Notification



Notification Issue Date:



Medical Policy Bulletin


Title:Breast Pumps

Policy #:05.00.76b

This policy is applicable to the Company’s commercial products only. Policies that are applicable to the Company’s Medicare Advantage products are accessible via a separate Medicare Advantage policy database.


The Company makes decisions on coverage based on Policy Bulletins, benefit plan documents, and the member’s medical history and condition. Benefits may vary based on contract, and individual member benefits must be verified. The Company determines medical necessity only if the benefit exists and no contract exclusions are applicable.
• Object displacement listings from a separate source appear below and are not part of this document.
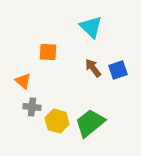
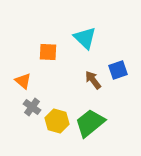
cyan triangle: moved 6 px left, 11 px down
brown arrow: moved 12 px down
gray cross: rotated 30 degrees clockwise
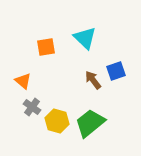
orange square: moved 2 px left, 5 px up; rotated 12 degrees counterclockwise
blue square: moved 2 px left, 1 px down
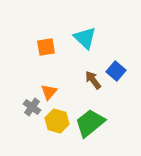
blue square: rotated 30 degrees counterclockwise
orange triangle: moved 26 px right, 11 px down; rotated 30 degrees clockwise
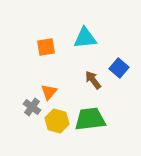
cyan triangle: rotated 50 degrees counterclockwise
blue square: moved 3 px right, 3 px up
green trapezoid: moved 4 px up; rotated 32 degrees clockwise
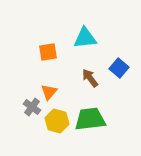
orange square: moved 2 px right, 5 px down
brown arrow: moved 3 px left, 2 px up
When services can be administered in various settings, the Company reserves the right to reimburse only those services that are furnished in the most appropriate and cost-effective setting that is appropriate to the member’s medical needs and condition. This decision is based on the member’s current medical condition and any required monitoring or additional services that may coincide with the delivery of this service.

This Medical Policy Bulletin document describes the status of medical technology at the time the document was developed. Since that time, new technology may have emerged or new medical literature may have been published. This Medical Policy Bulletin will be reviewed regularly and be updated as scientific and medical literature becomes available. For more information on how Medical Policy Bulletins are developed, go to the About This Site section of this Medical Policy Web site.



Policy

Coverage is subject to the terms, conditions, and limitations of the member's contract.

BREAST PUMPS

MEDICALLY NECESSARY
Non-hospital grade electric, battery-powered, or manual breast pumps are considered medically necessary and, therefore, covered for all breastfeeding individuals for the duration of breastfeeding.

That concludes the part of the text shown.